The default stress response that can be quickly unleashed also corresponds to modern evolution-theoretical insights about stress and anxiety. In the wild, organisms have survived not by waiting for more evidence of threat but instead by erring on the side of caution (e.g., [17,18]), or popularly formulated, to be “better safe than sorry”. It is better to play it safe and to flee 10 times too often than once too few. Those who fled at the first sign of unsafety continued to live and pass their genes [17,18]—especially those spending minimum energy on this default-inhibitory survival mechanism. The default stress response is thus phylogenetically very old and similar across many species, and there is no reason to ignore its presence in humans.

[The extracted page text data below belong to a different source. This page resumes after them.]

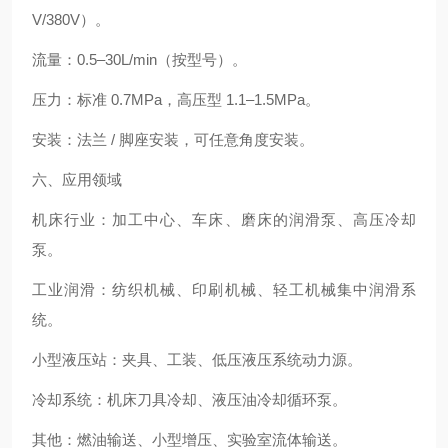
V/380V）。
流量：0.5–30L/min（按型号）。
压力：标准 0.7MPa，高压型 1.1–1.5MPa。
安装：法兰 / 脚座安装，可任意角度安装。
六、应用领域
机床行业：加工中心、车床、磨床的润滑泵、高压冷却
泵。
工业润滑：纺织机械、印刷机械、轻工机械集中润滑系
统。
小型液压站：夹具、工装、低压液压系统动力源。
冷却系统：机床刀具冷却、液压油冷却循环泵。
其他：燃油输送、小型增压、实验室流体输送。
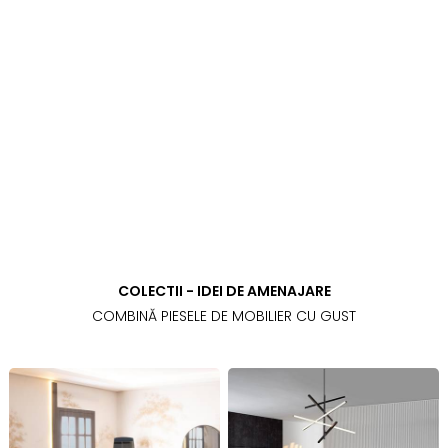
COLECTII - IDEI DE AMENAJARE
COMBINĂ PIESELE DE MOBILIER CU GUST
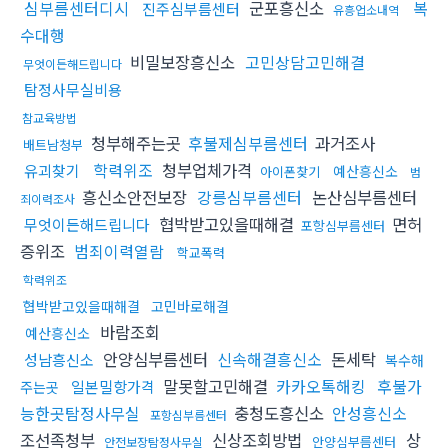
심부름센터디시
군포흥신소
복
진주심부름센터
유흥업소내역
수대행
비밀보장흥신소
고민상담고민해결
무엇이든해드립니다
탐정사무실비용
참교육방법
청부해주는곳
후불제심부름센터
과거조사
배트남청부
학력위조
청부업체가격
유괴찾기
예산흥신소
아이폰찾기
범
흥신소안전보장
강릉심부름센터
논산심부름센터
죄이력조사
협박받고있을때해결
면허
무엇이든해드립니다
포항심부름센터
증위조
범죄이력열람
학교폭력
학력위조
협박받고있을때해결
고민바로해결
바람조회
예산흥신소
안양심부름센터
신속해결흥신소
돈세탁
성남흥신소
복수해
말못할고민해결
카카오톡해킹
후불가
일본밀항가격
주는곳
능한곳탐정사무실
충청도흥신소
안성흥신소
포항심부름센터
조선족청부
신상조회방법
상
안양심부름센터
안전보장탐정사무실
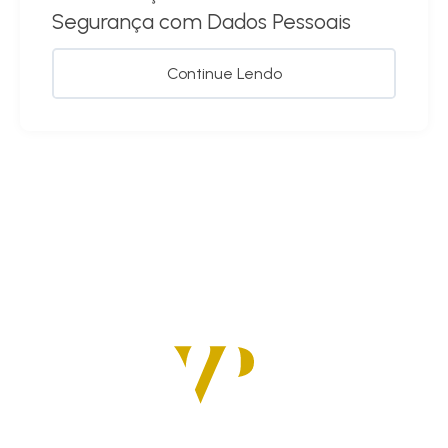
Segurança com Dados Pessoais
Continue Lendo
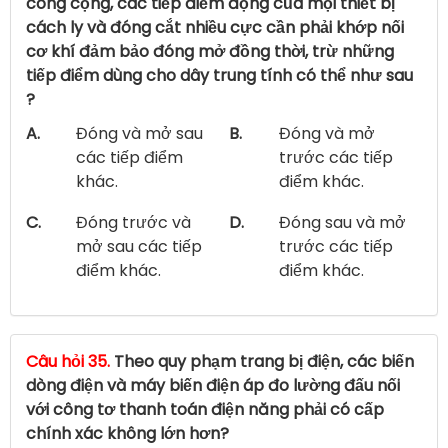
công cộng, các tiếp điểm động của mọi thiết bị
cách ly và đóng cắt nhiều cực cần phải khớp nối
cơ khí đảm bảo đóng mở đồng thời, trừ những
tiếp điểm dùng cho dây trung tính có thể như sau
?
A.
Đóng và mở sau
B.
Đóng và mở
các tiếp điểm
trước các tiếp
khác.
điểm khác.
C.
Đóng trước và
D.
Đóng sau và mở
mở sau các tiếp
trước các tiếp
điểm khác.
điểm khác.
Câu hỏi 35.
Theo quy phạm trang bị điện, các biến
dòng điện và máy biến điện áp đo lường đấu nối
với công tơ thanh toán điện năng phải có cấp
chính xác không lớn hơn?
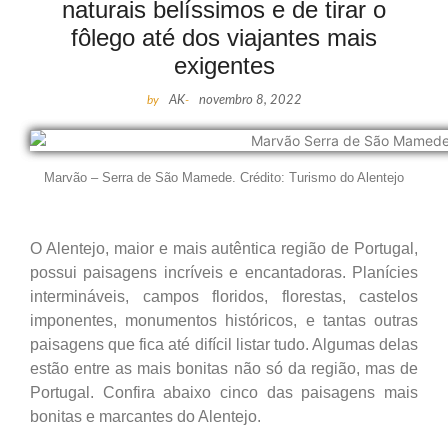
naturais belíssimos e de tirar o
fôlego até dos viajantes mais
exigentes
by
AK
-
novembro 8, 2022
Marvão – Serra de São Mamede. Crédito: Turismo do Alentejo
O Alentejo, maior e mais autêntica região de Portugal,
possui paisagens incríveis e encantadoras. Planícies
intermináveis, campos floridos, florestas, castelos
imponentes, monumentos históricos, e tantas outras
paisagens que fica até difícil listar tudo. Algumas delas
estão entre as mais bonitas não só da região, mas de
Portugal. Confira abaixo cinco das paisagens mais
bonitas e marcantes do Alentejo.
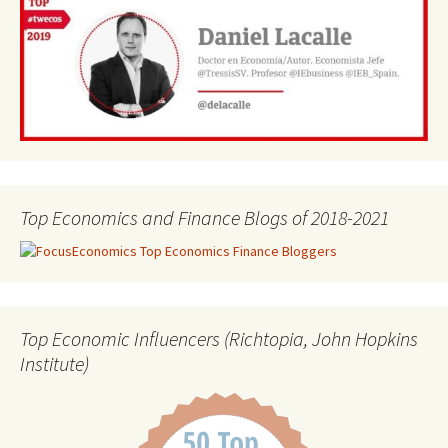
Top Economics and Finance Blogs of 2018-2021
Top Economic Influencers (Richtopia, John Hopkins
Institute)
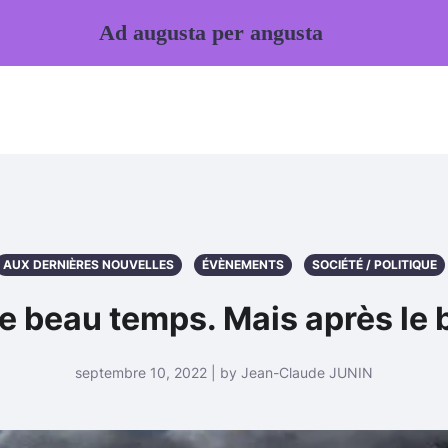
Ad augusta per angusta
AUX DERNIÈRES NOUVELLES
ÉVÈNEMENTS
SOCIÉTÉ / POLITIQUE
 le beau temps. Mais après le
septembre 10, 2022 | by Jean-Claude JUNIN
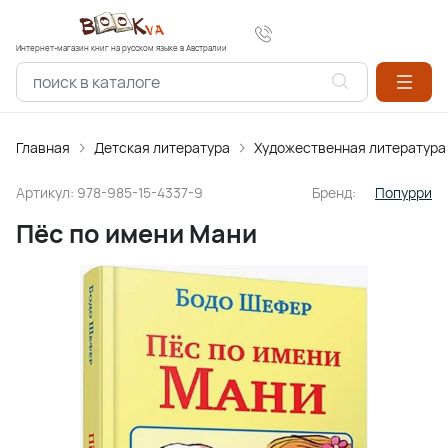
Интернет-магазин книг на русском языке в Австралии
Главная
Детская литература
Художественная литература
Артикул:
978-985-15-4337-9
Бренд:
Попурри
Пёс по имени Мани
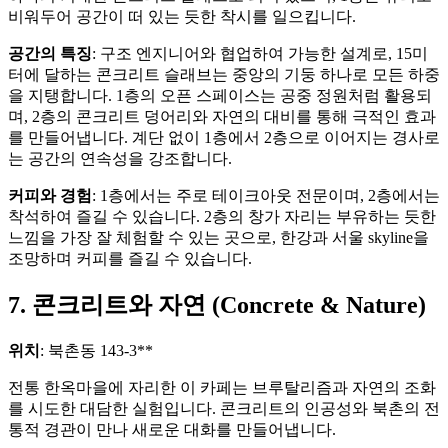
비워두어 공간이 떠 있는 듯한 착시를 일으킵니다.
공간의 특징
: 구조 엔지니어와 협업하여 가능한 설계로, 15미
터에 달하는 콘크리트 슬래브는 중앙의 기둥 하나로 모든 하중
을 지탱합니다. 1층의 오픈 스페이스는 공중 정원처럼 활용되
며, 2층의 콘크리트 덩어리와 자연의 대비를 통해 극적인 효과
를 만들어냅니다. 계단 없이 1층에서 2층으로 이어지는 경사로
는 공간의 연속성을 강조합니다.
커피와 경험
: 1층에서는 주로 테이크아웃 전문이며, 2층에서는
착석하여 즐길 수 있습니다. 2층의 창가 자리는 부유하는 듯한
느낌을 가장 잘 체험할 수 있는 곳으로, 한강과 서울 skyline을
조망하며 커피를 즐길 수 있습니다.
7. 콘크리트와 자연 (Concrete & Nature)
위치
: 북촌동 143-3**
전통 한옥마을에 자리한 이 카페는 브루탈리즘과 자연의 조화
를 시도한 대담한 실험입니다. 콘크리트의 인공성와 북촌의 전
통적 경관이 만나 새로운 대화를 만들어냅니다.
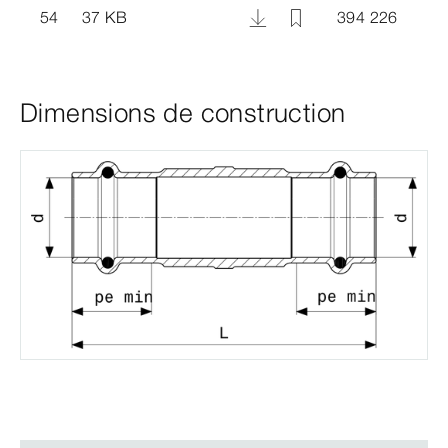
54
37 KB
394 226
Dimensions de construction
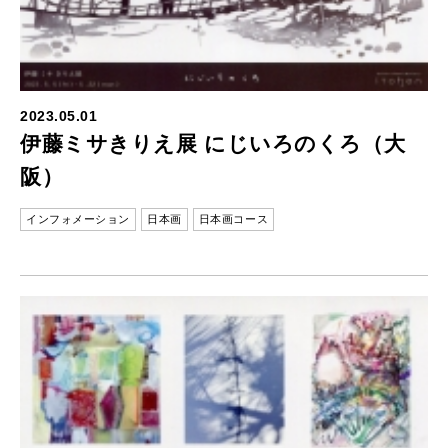
2023.05.01
伊藤ミサきりえ展 にじいろのくろ（大
阪）
インフォメーション
日本画
日本画コース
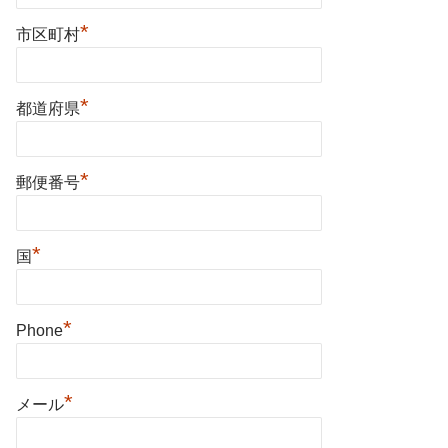
*
市区町村
*
都道府県
*
郵便番号
*
国
*
Phone
*
メール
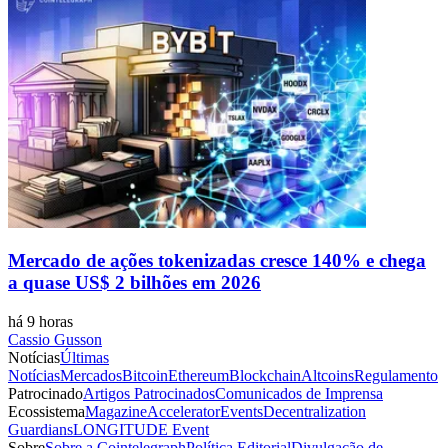
Mercado de ações tokenizadas cresce 140% e chega
a quase US$ 2 bilhões em 2026
há 9 horas
Cassio Gusson
Notícias
Últimas
Notícias
Mercados
Bitcoin
Ethereum
Blockchain
Altcoins
Regulamento
Patrocinado
Artigos Patrocinados
Comunicados de Imprensa
Ecossistema
Magazine
Accelerator
Events
Decentralization
Guardians
LONGITUDE Event
Sobre
Sobre a Cointelegraph
Política Editorial
Divulgação de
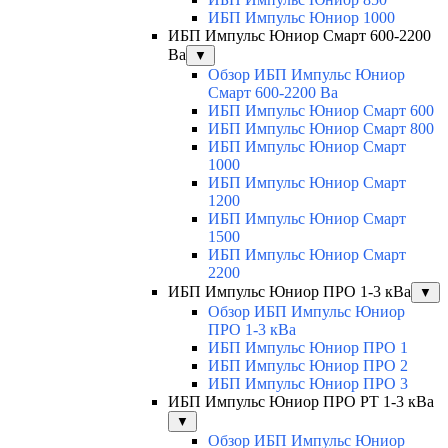
ИБП Импульс Юниор 1000
ИБП Импульс Юниор Смарт 600-2200
Ва
▼
Обзор ИБП Импульс Юниор
Смарт 600-2200 Ва
ИБП Импульс Юниор Смарт 600
ИБП Импульс Юниор Смарт 800
ИБП Импульс Юниор Смарт
1000
ИБП Импульс Юниор Смарт
1200
ИБП Импульс Юниор Смарт
1500
ИБП Импульс Юниор Смарт
2200
ИБП Импульс Юниор ПРО 1-3 кВа
▼
Обзор ИБП Импульс Юниор
ПРО 1-3 кВа
ИБП Импульс Юниор ПРО 1
ИБП Импульс Юниор ПРО 2
ИБП Импульс Юниор ПРО 3
ИБП Импульс Юниор ПРО РТ 1-3 кВа
▼
Обзор ИБП Импульс Юниор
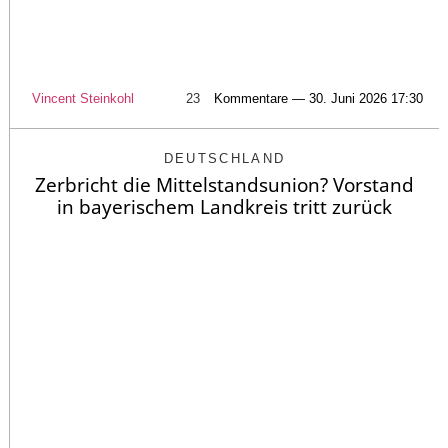
Vincent Steinkohl
23
Kommentare — 30. Juni 2026 17:30
DEUTSCHLAND
Zerbricht die Mittelstandsunion? Vorstand
in bayerischem Landkreis tritt zurück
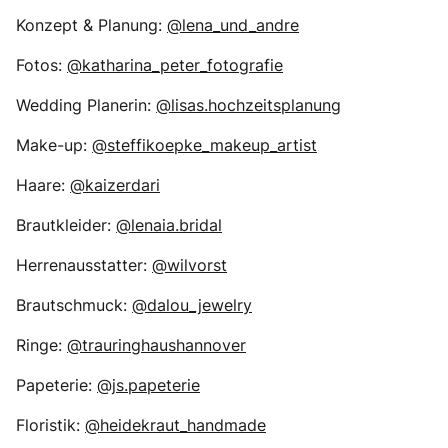
Konzept & Planung:
@lena_und_andre
Fotos:
@katharina_peter_fotografie
Wedding Planerin:
@lisas.hochzeitsplanung
Make-up:
@steffikoepke_makeup_artist
Haare:
@kaizerdari
Brautkleider:
@lenaia.bridal
Herrenausstatter:
@wilvorst
Brautschmuck:
@dalou_jewelry
Ringe:
@trauringhaushannover
Papeterie:
@js.papeterie
Floristik:
@heidekraut_handmade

1.3. The Consequences of GUTS for Stress Theory: An Overview

The viewpoint that safety perception (or the lack thereof) is the primary determinant unleashing default stress response has several important consequences for the role of the environment in the link between stress and health, as we will discuss in more detail below. Briefly, the first consequence concerns the explanation of the occurrence of the type of stress responses that can cause disease, namely prolonged or chronic stress-related physiological activity. This is—in our opinion—the basic problem of the science of stress and disease. Conventional stress theory has been unable to fully explain this critical mediator of the stress-disease relationship, largely because these theories have remained focused on stressors, that is, actual threats in the environment. However, stressors are not necessary for the stress response to be released: a lack of information about safety is sufficient. With no such information, generalized unsafety is assumed by the brain, and the default stress response is disinhibited. The question should not be “what causes prolonged activity?” but “what stops it”. Accounting for the role of safety and the default quality of the stress response requires a considerable modification and reformulation of the conventional stress theory. The newly proposed theory, GUTS, can explain the presence of prolonged stress-related physiological activity in a range of situations without stressors.
A second important consequence of the notion of the stress response being a default response is that it is largely unconscious, because of its phylogenetic age, its pervasiveness across the animal kingdom, its often continuous nature, and the fact that ontogenetically it is largely determined during prenatal and early life stages to which we have no conscious access.
Finally, a third consequence consists of the astonishing array of situations or conditions (called domains in GUTS terminology) in which prolonged stress response occur without any stressors, assumedly because these domains are compromised in terms of unsafety. By focusing on stressors stress science seems to have missed a lot. For example, loneliness, prenatal maternal stress, post-natal adversity, and chronic anxiety (including anxiety disorders) are associated with prolonged physiological activity and are now being recognized as belonging to the strongest psychological predictors of organic disease [19,20,21,22,23,24,25,26,27,28,29,30,31,32,33,34,35,36,37]. Purportedly, the reason that these domains were largely missed by stress science is that they cannot easily be understood in terms of stressors or at least no concurrent stressors. Interestingly, some theorists even oppose including anxiety as a stress phenomenon, as being too “global” [38], while in neuroscience, stress and anxiety are commonly treated as the same subject, because of their shared neurobiology (e.g., [5,6,7,8,9,14,39]).
Importantly, many of the domains that we will discuss that are compromised in terms of perceived safety are in fact potential sources of safety, such as a strong social network for humans and other social animals, but also potentially safety promoting environmental factors such as natural surroundings, shelter, and perceptual overview, that are likely to be not only important for animals but for humans too. We will also explore how the “internal environment”, that is, the state of the body, might be crucial in providing signals of safety. Finally, we will argue how stressor-focused science has also missed the very aspects that cause prolonged stress responses in many chronic stressors that it has been studying for a long time.
The next chapter will start with the basic problem of stress and health science that the conventional theories appear not to be able to address well: prolonged stress-related physiological activity.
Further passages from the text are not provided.